* [Activity]: Beneath this task are records; print exactly the stretch of them from the line with "Afficher toute la gamme" through the line with "eller espresso for en koffeinholdig dessert.", both ends included.

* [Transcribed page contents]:
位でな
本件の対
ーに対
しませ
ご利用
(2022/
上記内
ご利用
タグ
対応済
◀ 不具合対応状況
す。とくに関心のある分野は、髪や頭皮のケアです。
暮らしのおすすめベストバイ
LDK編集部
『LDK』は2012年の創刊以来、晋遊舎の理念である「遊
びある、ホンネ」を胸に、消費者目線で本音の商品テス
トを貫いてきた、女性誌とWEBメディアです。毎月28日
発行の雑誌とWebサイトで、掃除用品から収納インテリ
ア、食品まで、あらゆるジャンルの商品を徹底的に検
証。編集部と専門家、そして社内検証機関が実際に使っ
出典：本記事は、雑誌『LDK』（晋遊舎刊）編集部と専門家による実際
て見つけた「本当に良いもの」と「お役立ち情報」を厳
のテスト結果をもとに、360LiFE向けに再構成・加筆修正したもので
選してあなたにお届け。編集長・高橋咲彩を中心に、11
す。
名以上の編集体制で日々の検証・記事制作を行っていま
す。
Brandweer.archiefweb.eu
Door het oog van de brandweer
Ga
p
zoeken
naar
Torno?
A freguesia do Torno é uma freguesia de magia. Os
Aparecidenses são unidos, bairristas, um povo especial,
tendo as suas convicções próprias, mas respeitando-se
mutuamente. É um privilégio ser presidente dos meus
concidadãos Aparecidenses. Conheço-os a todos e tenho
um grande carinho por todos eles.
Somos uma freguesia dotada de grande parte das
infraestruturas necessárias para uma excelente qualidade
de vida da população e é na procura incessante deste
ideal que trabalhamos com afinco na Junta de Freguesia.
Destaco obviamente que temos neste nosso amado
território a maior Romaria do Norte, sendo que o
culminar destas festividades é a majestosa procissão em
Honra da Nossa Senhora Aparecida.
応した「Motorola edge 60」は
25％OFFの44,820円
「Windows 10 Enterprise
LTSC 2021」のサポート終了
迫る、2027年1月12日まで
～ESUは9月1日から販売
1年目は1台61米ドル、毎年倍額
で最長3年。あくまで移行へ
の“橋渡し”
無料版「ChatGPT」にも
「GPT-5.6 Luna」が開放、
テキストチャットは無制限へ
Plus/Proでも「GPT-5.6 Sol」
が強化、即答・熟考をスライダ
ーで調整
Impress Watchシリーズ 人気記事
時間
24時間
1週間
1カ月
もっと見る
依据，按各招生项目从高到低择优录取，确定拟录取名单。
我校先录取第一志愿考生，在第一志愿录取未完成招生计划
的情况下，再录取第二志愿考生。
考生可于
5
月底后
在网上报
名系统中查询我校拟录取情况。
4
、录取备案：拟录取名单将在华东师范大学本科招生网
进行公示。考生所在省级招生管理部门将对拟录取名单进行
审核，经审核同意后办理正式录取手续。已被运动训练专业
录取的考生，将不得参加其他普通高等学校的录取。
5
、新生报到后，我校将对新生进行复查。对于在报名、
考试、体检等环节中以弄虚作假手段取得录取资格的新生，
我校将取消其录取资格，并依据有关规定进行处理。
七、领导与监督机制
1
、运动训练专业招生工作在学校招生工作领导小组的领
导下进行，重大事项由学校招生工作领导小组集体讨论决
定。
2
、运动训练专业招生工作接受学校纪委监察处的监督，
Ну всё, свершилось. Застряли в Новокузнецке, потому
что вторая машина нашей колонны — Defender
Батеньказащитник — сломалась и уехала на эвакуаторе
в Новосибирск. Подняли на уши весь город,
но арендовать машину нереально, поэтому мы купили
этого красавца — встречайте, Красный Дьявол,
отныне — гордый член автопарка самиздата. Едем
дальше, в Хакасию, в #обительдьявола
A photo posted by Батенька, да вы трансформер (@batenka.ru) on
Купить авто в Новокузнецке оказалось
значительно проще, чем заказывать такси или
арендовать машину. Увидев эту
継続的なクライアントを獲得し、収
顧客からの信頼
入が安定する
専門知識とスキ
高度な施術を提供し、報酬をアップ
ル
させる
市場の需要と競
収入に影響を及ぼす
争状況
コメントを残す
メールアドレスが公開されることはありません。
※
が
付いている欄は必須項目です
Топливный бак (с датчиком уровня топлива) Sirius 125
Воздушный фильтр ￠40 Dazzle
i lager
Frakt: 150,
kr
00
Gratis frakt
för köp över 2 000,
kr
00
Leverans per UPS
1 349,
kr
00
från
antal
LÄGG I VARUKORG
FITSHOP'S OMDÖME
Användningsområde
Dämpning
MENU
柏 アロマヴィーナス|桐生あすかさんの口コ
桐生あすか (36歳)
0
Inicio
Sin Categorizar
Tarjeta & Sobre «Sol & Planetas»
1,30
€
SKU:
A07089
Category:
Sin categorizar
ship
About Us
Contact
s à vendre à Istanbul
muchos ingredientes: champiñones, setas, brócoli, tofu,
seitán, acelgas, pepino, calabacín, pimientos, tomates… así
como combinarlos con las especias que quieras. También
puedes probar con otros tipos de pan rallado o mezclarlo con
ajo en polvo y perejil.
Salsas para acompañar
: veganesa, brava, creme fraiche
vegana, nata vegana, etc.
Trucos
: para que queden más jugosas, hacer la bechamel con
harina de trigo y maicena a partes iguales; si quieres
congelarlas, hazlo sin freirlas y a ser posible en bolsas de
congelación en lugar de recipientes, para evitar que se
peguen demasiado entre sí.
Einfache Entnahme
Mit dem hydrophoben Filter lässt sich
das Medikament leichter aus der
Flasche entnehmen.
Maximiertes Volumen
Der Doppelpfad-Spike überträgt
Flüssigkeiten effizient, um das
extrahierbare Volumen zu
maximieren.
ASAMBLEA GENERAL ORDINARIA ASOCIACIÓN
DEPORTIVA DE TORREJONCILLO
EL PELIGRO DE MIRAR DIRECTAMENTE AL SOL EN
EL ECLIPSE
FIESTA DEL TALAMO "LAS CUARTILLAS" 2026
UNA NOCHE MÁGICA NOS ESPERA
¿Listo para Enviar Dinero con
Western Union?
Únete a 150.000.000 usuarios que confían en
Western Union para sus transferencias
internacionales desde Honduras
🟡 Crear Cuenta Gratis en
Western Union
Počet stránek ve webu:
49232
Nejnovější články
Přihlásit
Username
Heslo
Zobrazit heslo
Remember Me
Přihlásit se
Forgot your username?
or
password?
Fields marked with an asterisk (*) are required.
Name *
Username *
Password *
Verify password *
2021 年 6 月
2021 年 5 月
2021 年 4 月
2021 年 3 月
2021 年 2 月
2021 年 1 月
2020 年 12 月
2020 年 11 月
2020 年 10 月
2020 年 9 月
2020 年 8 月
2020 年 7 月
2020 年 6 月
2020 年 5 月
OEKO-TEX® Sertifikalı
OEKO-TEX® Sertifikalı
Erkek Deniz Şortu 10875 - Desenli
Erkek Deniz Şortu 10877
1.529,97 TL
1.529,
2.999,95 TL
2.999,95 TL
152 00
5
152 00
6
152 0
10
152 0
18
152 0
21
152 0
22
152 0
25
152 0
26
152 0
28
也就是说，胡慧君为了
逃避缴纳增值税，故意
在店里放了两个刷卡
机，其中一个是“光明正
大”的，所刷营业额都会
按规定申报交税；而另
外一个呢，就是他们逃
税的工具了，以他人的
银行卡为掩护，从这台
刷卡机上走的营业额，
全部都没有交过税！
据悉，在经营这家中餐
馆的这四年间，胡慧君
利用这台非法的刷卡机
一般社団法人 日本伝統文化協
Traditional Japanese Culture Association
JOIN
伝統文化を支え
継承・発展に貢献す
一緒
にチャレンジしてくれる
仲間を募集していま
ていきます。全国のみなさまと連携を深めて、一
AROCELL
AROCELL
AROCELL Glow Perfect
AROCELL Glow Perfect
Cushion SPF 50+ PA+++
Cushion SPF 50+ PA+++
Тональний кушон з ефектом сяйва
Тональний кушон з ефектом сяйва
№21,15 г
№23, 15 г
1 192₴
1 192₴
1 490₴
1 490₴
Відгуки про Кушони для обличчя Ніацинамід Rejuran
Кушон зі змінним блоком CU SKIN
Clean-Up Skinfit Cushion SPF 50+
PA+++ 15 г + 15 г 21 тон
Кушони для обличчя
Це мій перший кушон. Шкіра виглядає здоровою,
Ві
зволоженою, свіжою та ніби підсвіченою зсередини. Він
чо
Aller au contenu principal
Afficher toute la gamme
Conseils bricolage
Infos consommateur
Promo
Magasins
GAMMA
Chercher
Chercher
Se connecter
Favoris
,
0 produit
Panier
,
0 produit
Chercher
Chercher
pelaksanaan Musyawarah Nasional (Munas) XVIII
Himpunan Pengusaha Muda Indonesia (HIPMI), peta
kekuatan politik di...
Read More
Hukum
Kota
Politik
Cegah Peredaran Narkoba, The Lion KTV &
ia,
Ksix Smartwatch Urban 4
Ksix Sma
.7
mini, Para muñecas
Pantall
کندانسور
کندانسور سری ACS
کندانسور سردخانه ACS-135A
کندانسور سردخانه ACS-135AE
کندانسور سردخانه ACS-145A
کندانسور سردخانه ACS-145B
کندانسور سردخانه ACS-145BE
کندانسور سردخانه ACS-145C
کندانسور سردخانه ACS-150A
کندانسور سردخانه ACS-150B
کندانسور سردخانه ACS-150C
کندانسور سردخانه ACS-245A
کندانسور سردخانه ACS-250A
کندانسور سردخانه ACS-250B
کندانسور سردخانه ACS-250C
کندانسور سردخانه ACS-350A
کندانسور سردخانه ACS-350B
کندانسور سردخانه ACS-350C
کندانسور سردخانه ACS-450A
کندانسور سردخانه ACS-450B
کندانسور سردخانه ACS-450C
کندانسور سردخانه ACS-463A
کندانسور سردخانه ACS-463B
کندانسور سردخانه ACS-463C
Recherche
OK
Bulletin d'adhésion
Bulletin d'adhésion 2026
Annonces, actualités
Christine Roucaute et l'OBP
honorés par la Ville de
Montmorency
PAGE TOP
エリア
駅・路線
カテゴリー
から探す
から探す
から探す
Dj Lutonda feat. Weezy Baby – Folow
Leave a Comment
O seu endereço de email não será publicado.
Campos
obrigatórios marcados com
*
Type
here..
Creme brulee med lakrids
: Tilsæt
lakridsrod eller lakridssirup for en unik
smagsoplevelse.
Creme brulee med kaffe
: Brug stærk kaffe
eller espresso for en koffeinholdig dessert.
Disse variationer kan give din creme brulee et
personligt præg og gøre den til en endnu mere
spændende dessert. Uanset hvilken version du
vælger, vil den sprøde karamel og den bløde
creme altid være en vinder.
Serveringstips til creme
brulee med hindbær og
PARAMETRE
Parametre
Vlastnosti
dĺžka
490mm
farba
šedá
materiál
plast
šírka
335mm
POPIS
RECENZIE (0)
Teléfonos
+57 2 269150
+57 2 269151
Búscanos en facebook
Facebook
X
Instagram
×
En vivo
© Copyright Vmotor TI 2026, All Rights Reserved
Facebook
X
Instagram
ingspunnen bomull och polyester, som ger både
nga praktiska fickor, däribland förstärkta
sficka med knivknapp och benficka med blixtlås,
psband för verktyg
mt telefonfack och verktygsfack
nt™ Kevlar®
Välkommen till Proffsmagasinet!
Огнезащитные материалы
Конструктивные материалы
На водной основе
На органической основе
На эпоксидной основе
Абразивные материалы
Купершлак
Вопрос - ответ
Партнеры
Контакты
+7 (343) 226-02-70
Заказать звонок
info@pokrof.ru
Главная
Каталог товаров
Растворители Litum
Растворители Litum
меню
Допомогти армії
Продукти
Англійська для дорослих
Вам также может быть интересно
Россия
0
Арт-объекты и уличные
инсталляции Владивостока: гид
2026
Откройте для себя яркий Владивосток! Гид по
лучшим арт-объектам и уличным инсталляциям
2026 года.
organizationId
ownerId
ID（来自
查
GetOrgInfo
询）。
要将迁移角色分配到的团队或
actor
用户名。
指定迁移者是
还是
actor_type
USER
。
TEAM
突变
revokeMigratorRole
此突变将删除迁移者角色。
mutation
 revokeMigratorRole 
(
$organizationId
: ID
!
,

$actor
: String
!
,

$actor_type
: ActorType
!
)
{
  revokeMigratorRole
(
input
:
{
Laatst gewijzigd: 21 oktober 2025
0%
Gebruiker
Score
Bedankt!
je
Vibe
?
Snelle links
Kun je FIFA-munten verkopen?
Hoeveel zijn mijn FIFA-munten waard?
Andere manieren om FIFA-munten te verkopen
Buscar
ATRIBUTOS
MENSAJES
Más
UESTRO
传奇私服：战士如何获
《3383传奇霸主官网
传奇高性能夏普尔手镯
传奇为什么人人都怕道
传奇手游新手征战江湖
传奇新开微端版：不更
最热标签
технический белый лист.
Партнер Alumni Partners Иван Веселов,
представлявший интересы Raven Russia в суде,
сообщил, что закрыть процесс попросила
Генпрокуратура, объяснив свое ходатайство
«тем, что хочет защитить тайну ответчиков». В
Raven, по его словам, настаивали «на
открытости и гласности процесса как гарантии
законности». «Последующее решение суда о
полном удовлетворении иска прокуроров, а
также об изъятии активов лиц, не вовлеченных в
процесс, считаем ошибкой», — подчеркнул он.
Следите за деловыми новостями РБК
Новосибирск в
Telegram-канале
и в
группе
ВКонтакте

* [Written response]:
Afficher toute la gamme
Conseils bricolage
Infos consommateur
Promo
Magasins
GAMMA
Chercher
Chercher
Se connecter
Favoris
,
0 produit
Panier
,
0 produit
Chercher
Chercher
pelaksanaan Musyawarah Nasional (Munas) XVIII
Himpunan Pengusaha Muda Indonesia (HIPMI), peta
kekuatan politik di...
Read More
Hukum
Kota
Politik
Cegah Peredaran Narkoba, The Lion KTV &
ia,
Ksix Smartwatch Urban 4
Ksix Sma
.7
mini, Para muñecas
Pantall
کندانسور
کندانسور سری ACS
کندانسور سردخانه ACS-135A
کندانسور سردخانه ACS-135AE
کندانسور سردخانه ACS-145A
کندانسور سردخانه ACS-145B
کندانسور سردخانه ACS-145BE
کندانسور سردخانه ACS-145C
کندانسور سردخانه ACS-150A
کندانسور سردخانه ACS-150B
کندانسور سردخانه ACS-150C
کندانسور سردخانه ACS-245A
کندانسور سردخانه ACS-250A
کندانسور سردخانه ACS-250B
کندانسور سردخانه ACS-250C
کندانسور سردخانه ACS-350A
کندانسور سردخانه ACS-350B
کندانسور سردخانه ACS-350C
کندانسور سردخانه ACS-450A
کندانسور سردخانه ACS-450B
کندانسور سردخانه ACS-450C
کندانسور سردخانه ACS-463A
کندانسور سردخانه ACS-463B
کندانسور سردخانه ACS-463C
Recherche
OK
Bulletin d'adhésion
Bulletin d'adhésion 2026
Annonces, actualités
Christine Roucaute et l'OBP
honorés par la Ville de
Montmorency
PAGE TOP
エリア
駅・路線
カテゴリー
から探す
から探す
から探す
Dj Lutonda feat. Weezy Baby – Folow
Leave a Comment
O seu endereço de email não será publicado.
Campos
obrigatórios marcados com
*
Type
here..
Creme brulee med lakrids
: Tilsæt
lakridsrod eller lakridssirup for en unik
smagsoplevelse.
Creme brulee med kaffe
: Brug stærk kaffe
eller espresso for en koffeinholdig dessert.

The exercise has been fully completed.